Les enfants tchèques peuvent trouver actuellement dans les librairies deux livres du dessinateur et écrivain Petr Sís. Il s’agit d’un de ses premiers et d’un de ses derniers ouvrages. En comparant ces deux livres le lecteur peut prendre la mesure du trajet parcouru par cet auteur depuis le début de sa carrière d’illustrateur dans les années 1980 jusqu’à sa création actuelle.

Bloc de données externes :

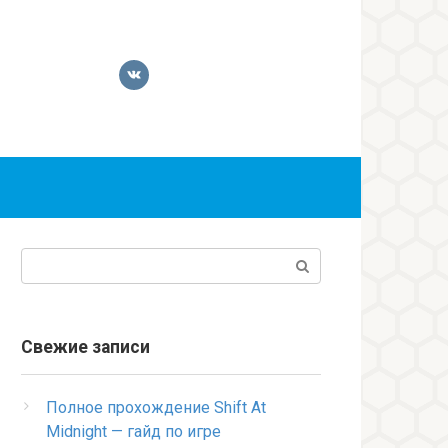
Поиск:
Свежие записи
Полное прохождение Shift At
Midnight — гайд по игре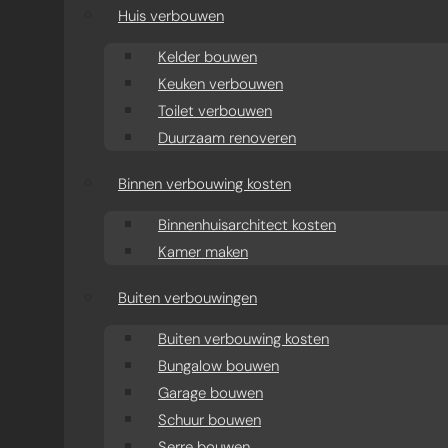
aanbouw
Huis verbouwen
Moderne aanbouw oud
Kelder bouwen
Keuken verbouwen
huis
Toilet verbouwen
Duurzaam renoveren
Aanbouw projecten
Binnen verbouwing kosten
Binnenhuisarchitect kosten
Kamer maken
Buiten verbouwingen
Buiten verbouwing kosten
Bungalow bouwen
Garage bouwen
Schuur bouwen
Serre bouwen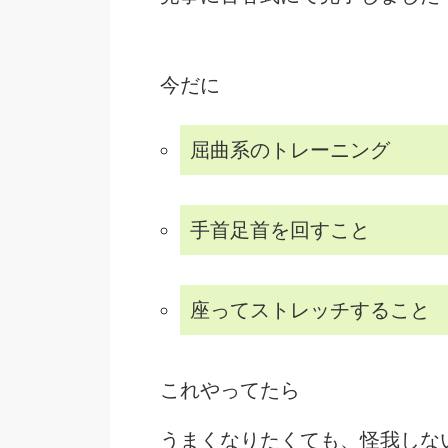
今だに
屈曲系のトレーニング
手首足首を回すこと
座ってストレッチすること
これやってたら
うまくなりたくても、怪我しな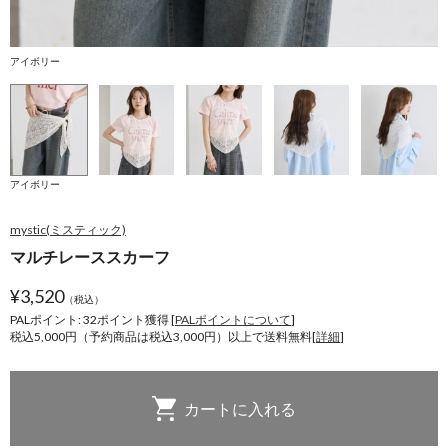
アイボリー
アイボリー
mystic(ミスティック)
マルチレーススカーフ
¥
3,520
（税込）
PALポイント: 32
ポイント獲得 [
PALポイントについて
]
税込5,000円（予約商品は税込3,000円）以上で送料無料[
詳細
]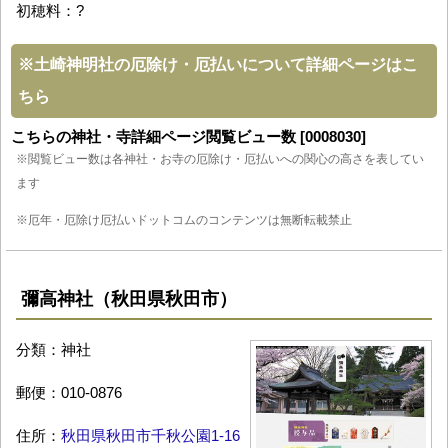
初穂料：?
※
土崎神明社の厄除け・厄払いについて詳細ページはこ
ちら
こちらの神社・寺詳細ページ閲覧ビュー数 [0008030]
※閲覧ビュー数は各神社・お寺の厄除け・厄払いへの関心の高さを表してい
ます
※厄年・厄除け厄払いドットコムのコンテンツは無断転載禁止
彌高神社（秋田県秋田市）
分類：神社
郵便：010-0876
住所：
秋田県秋田市千秋公園1-16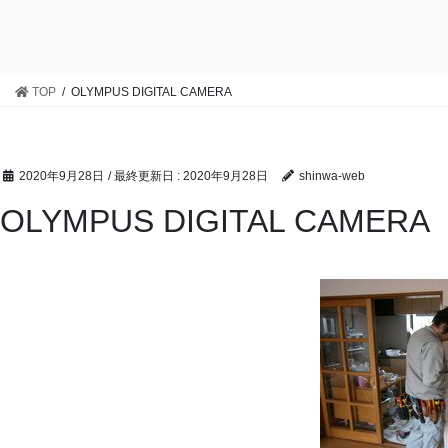
TOP
OLYMPUS DIGITAL CAMERA
2020年9月28日
/ 最終更新日 :
2020年9月28日
shinwa-web
OLYMPUS DIGITAL CAMERA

Depuis 1984, le dessinateur et écrivain Petr Sís tchèque vit et travaille à New York. Il doit sa notoriété à ses livres pour enfants. Il en a créé une vingtaine et ses illustrations ornent également une cinquantaine d’ouvrages d’autres auteurs. Ses livres ont été publiés dans plusieurs pays d’Europe et d’Amérique. Il est également lauréat de toute une série de distinctions et notamment du prix Hans Christian Andersen considéré comme une sorte de prix Nobel de la littérature pour enfants. Ces livres sortent régulièrement aussi en Tchéquie mais un de ses premiers ouvrages intitulé « Un nain nommé Gustave » est resté pendant longtemps inconnu des enfants tchèques. C’est l’éditeur Stanislav Škoda de la maison d’édition Paseka qui a décidé de combler cette lacune :

« C’est un beau conte moral sur la recherche de la place dans le monde. Quand Petr Sís est parti de Tchécoslovaquie en Suisse où il devait travailler pour la télévision, il a fait la connaissance de l’éditeur tchéco-suisse Otakar Božejovský et celui-ci lui a proposé d’illustrer le texte déjà existant de l’écrivain allemand et grande figure de la littérature occidentale pour enfants, Max Bolliger. Petr Sís a accepté cette proposition, s’est mis au travail et n’a terminé ce livre que plus tard aux Etats-Unis. (…) Je crois que c’est un livre pour les petits enfants d’âge préscolaire et du premier âge scolaire qui leur sera lu très probablement par leurs parents avant de dormir. »

Un nain nommé Gustave
Dans ce livre, les illustrations de Petr Sís accompagnent l’histoire d’un petit nain qui possède une très belle voix et est aimé pour la beauté de son chant. Un jour cependant il s’éprend de l’éclat de l’or, commence à accumuler les biens, oublie de chanter et perd peu à peu ses amis. C’est dans la solitude qu’il se rend compte que tout l’or du monde ne vaut pas le talent et l’amitié et il part à la reconquête de ce qu’il a perdu. Stanislav Škoda rappelle dans ce contexte les inspirations de Petr Sís au début de carrière :

Un nain nommé Gustave
« C’est un des premiers livres de Petr Sís et il est apparemment inspiré par la poétique du dessinateur et cinéaste Jiří Trnka. Petr Sís a d’ailleurs parlé Jiří Trnka comme de son maître et sa grande source d’inspiration lors de la remise du prix Hans Christian Andersen. Sa création a cependant évolué par la suite dans une direction tout à faite différente. Il a aussi commencé à écrire les textes de ses livres et aujourd’hui c’est un auteur différent. Je pense cependant que c’est un illustrateur si excellent qu’il faut présenter au public tchèque toutes les facettes de son talent y compris ses premières œuvres. »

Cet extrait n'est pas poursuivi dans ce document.